I am working with TCGA data downloaded from GDC portal. For mRNA data I selectively downloaded star_gene_counts.tsv files. However, the columns are in the format of GeneSymbol___ENSMBLEid, ex, SCYL3___ENSG00000000457.14. I need to only have gene symbols, which brings up duplicated gene symbols. As the first taught, I have written the below code to keep highest variable column per gene symbol. Any thoughts?
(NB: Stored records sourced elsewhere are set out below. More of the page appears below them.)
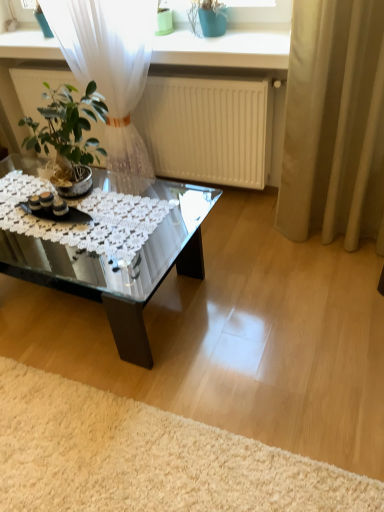 This screenshot has width=384, height=512. I want to click on free point in front of beige fabric curtain at right, so click(x=330, y=276). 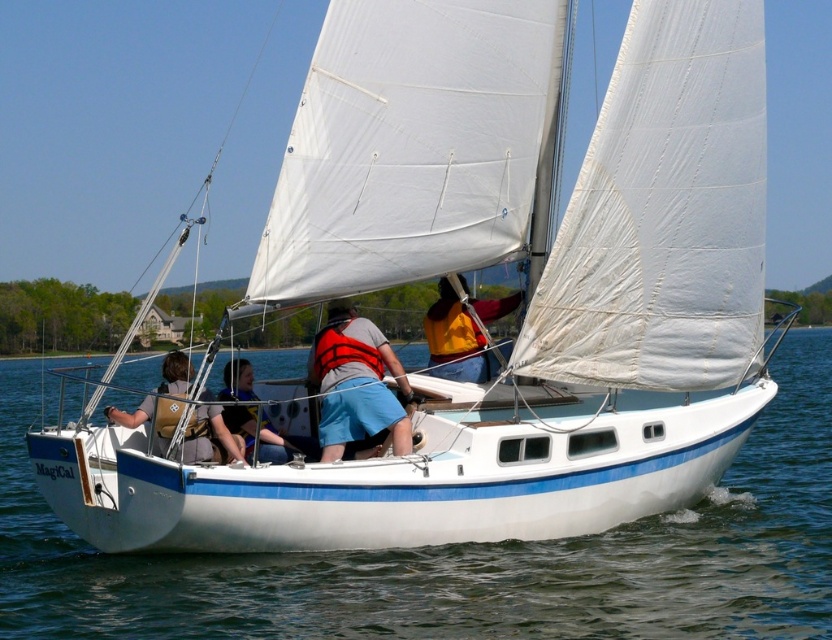 You are a passenger on the MagiCal sailboat and need to retrieve your life vest. Which life vest is closer to you, the orange life vest at center or the brown leather life vest at center?

The orange life vest at center is closer to you because it is further to the viewer than the brown leather life vest at center. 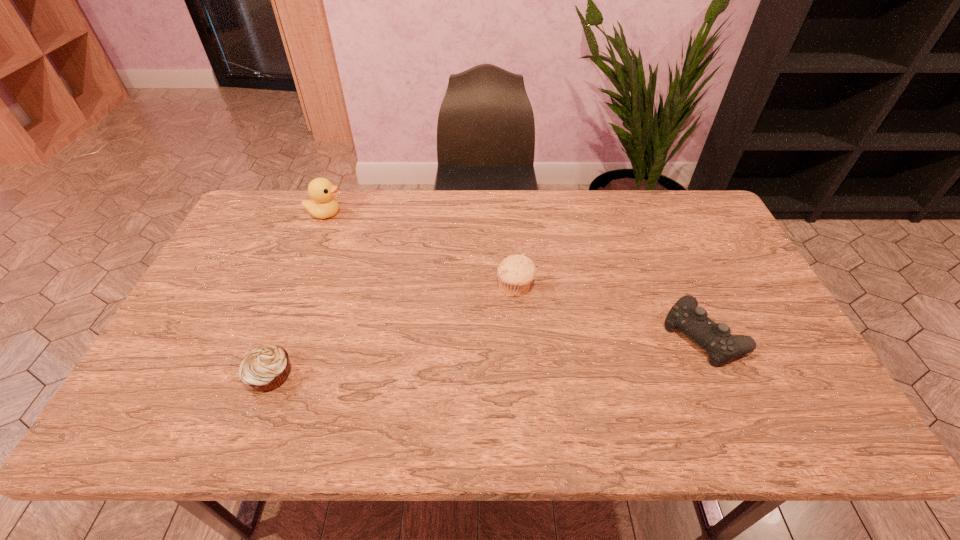 Locate an element on the screen. The image size is (960, 540). vacant space in between the control and the third shortest object is located at coordinates (610, 310).

Find the location of a particular element. free space between the rightmost object and the nearer muffin is located at coordinates (488, 355).

Locate an element on the screen. Image resolution: width=960 pixels, height=540 pixels. vacant point located between the third nearest object and the tallest object is located at coordinates (420, 251).

Where is `vacant space that is in between the duck and the right muffin`? The width and height of the screenshot is (960, 540). vacant space that is in between the duck and the right muffin is located at coordinates (420, 251).

What are the coordinates of `unoccupied position between the right muffin and the shorter muffin` in the screenshot? It's located at (394, 332).

You are a GUI agent. You are given a task and a screenshot of the screen. Output one action in this format:
    pyautogui.click(x=<x>, y=<y>)
    Task: Click on the free point between the duck and the farther muffin
    The width and height of the screenshot is (960, 540).
    Given the screenshot: What is the action you would take?
    pyautogui.click(x=420, y=251)

Locate an element on the screen. vacant area that lies between the duck and the left muffin is located at coordinates (299, 295).

I want to click on object that is the closest to the farthest object, so click(x=265, y=368).

In order to click on object that stands as the closest to the second farthest object in this screenshot , I will do `click(715, 338)`.

This screenshot has width=960, height=540. I want to click on free location that satisfies the following two spatial constraints: 1. on the face of the duck; 2. on the back side of the left muffin, so click(x=261, y=376). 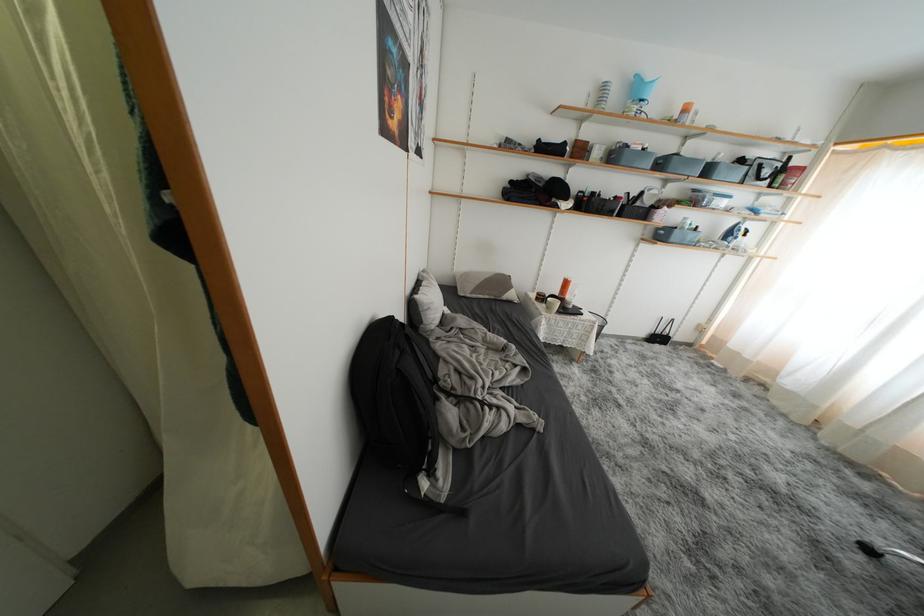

mRNA_genes <- gsub("___ENS.*", "", rownames(mRNA_data)) %>% unique()

# Group columns by gene name
mRNA_gene_data <- pbmcapply::pbmclapply(mRNA_genes,  mc.cores = 10, function(gene){
  gene_rows <- grep(paste0("^", gene), rownames(mRNA_data))
  gene_data <- mRNA_data[gene_rows, , drop = FALSE]
  if(length(gene_rows) == 1){
    gene_data
  }else{
  max_variance <- apply(gene_data, 1, function(x) var(x, na.rm = TRUE)) %>% which.max(.)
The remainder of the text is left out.